Özelleştirme İdaresi Başkanlığı ve Çevre ve Şehircilik Bakanlığı tarafından, mülkiyeti Tütün, Tütün Mamulleri, Tuz ve Alkol İşletmeleri (TEKEL) AŞ’ye ait alanlar, kamusal niteliği korunmak yerine, özelleştirme süreçleri ve planlama aracılığıyla sermayeye devredilmeye çalışılmaktadır.
Kent içerisinde yurttaşların sosyal ve teknik altyapı ihtiyacını karşılayacak kamusal bir mülkiyetin çok sayıdaki mahkeme kararına rağmen ısrarla yeniden onaylanması hukuksuzluğun alışkanlık haline getirildiğinin somut örneğidir.
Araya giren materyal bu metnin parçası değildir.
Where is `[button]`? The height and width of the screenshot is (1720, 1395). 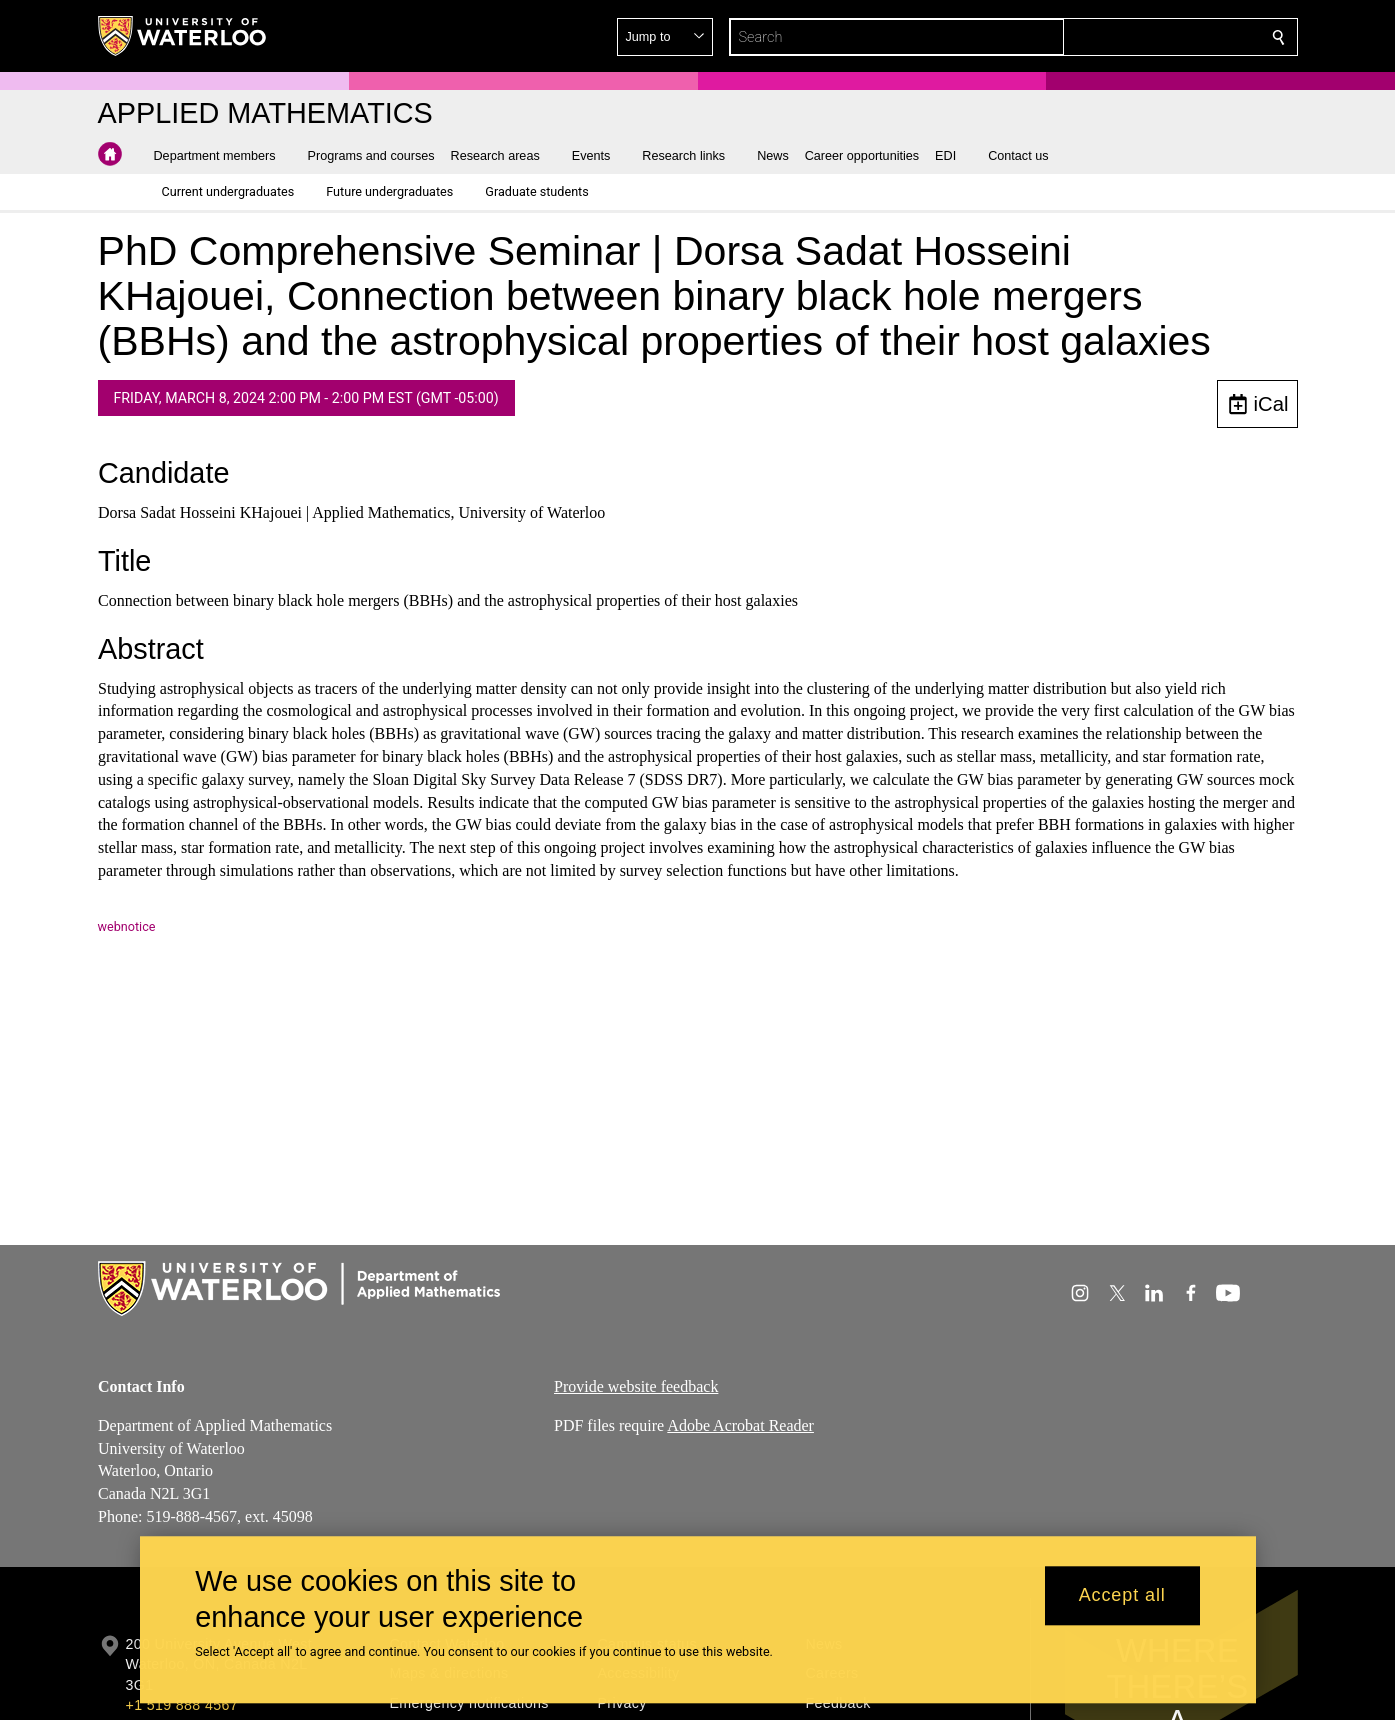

Geldiğimiz noktada söz konusu alanlara ilişkin Çevre ve Şehircilik Bakanlığı tarafından 2020 yılında onaylanan imar planları da daha önceki kararlarda yer alan gerekçelere benzer gerekçelerle bir kez daha mahkeme kararıyla iptal edilmiştir.
Yetkili idarelere sesleniyoruz: Yapılan işlemin hukuksuzluğuna ikna olmanız için bir idari işlemin kaç defa iptal edilmesi gerekmektedir?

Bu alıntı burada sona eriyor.